Au quotidien en effet, nous ne percevons pas l’importance des objets ou des êtres qui nous entourent, et nous n’établissons aucun lien avec eux. Nous passons à côté d’eux sans les considérer vraiment.
Mais si nous décidons de les adopter, c’est-à-dire de les faire entrer dans notre monde, alors tout change. La chose ou l’être considéré commencent à jouer un rôle dans notre vie : ils prennent de l’importance, ils influent sur ce que nous sommes (et vice versa), il deviennent indispensables. Un lien indéfectible se crée, des émotions naissent : amour, bonheur, tristesse, nostalgie… ce qui nous rend pleinement vivant.
Les choses que nous décidons d’adopter deviennent une part de nous-même. C’est alors que notre destin rencontre celui des autres.

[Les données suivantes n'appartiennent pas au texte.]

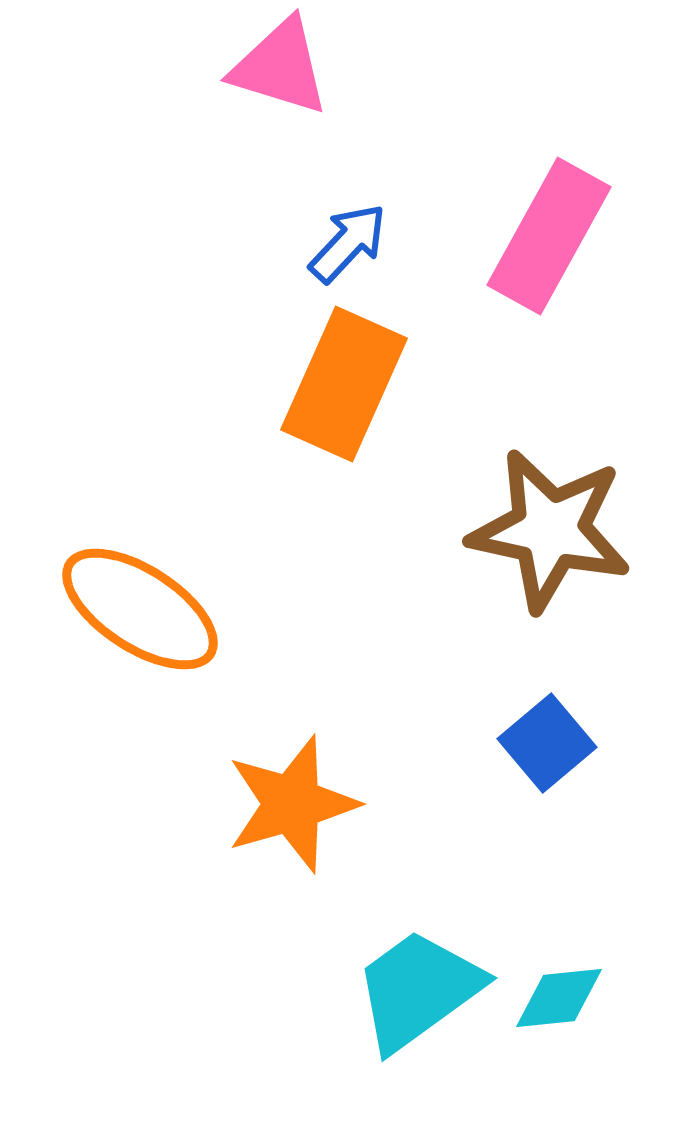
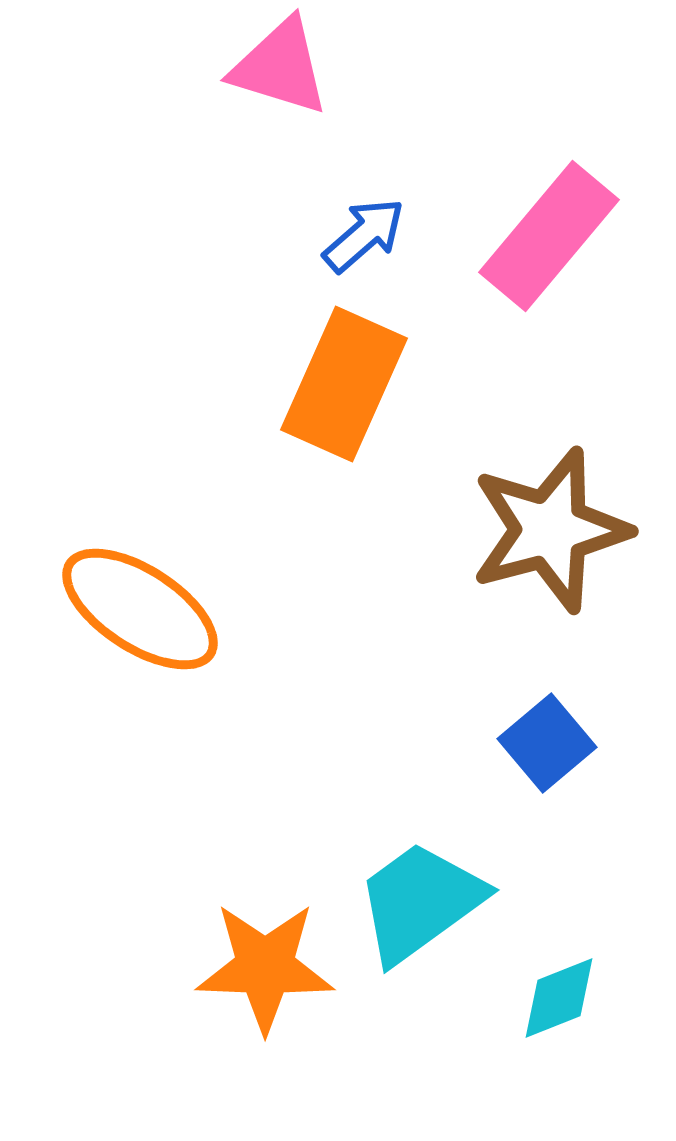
pink rectangle: rotated 11 degrees clockwise
blue arrow: moved 16 px right, 8 px up; rotated 6 degrees clockwise
brown star: rotated 27 degrees counterclockwise
orange star: moved 27 px left, 163 px down; rotated 18 degrees clockwise
cyan trapezoid: moved 2 px right, 88 px up
cyan diamond: rotated 16 degrees counterclockwise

Si l’on élargit encore l’analyse, on comprend que la vision du coeur correspond à la prise de conscience que nous dépendons de tout ce qui peuple l’univers. Notre destin s’inscrit alors dans celui du cosmos tout entier : tout est solidaire, tout est lié, ce qui rappelle la quintessence d’Aristote (le cinquième élément ou « ciment » du monde) ou encore la sympatheia des stoïciens.
La vision du coeur est donc une prise de conscience de notre véritable place dans l’humanité et au sein du Tout : nous dépendons de ce Tout, nous ne pouvons exister qu’à travers lui. De fait, nous sommes au carrefour de toutes les influences du monde, bien loin de l’illusion de la séparation.
L’intelligence du coeur : la véritable connaissance
On ne connaît que les choses que l’on apprivoise, dit le renard. Les hommes n’ont plus le temps de rien connaître. Ils achètent des choses toutes faites chez les marchands.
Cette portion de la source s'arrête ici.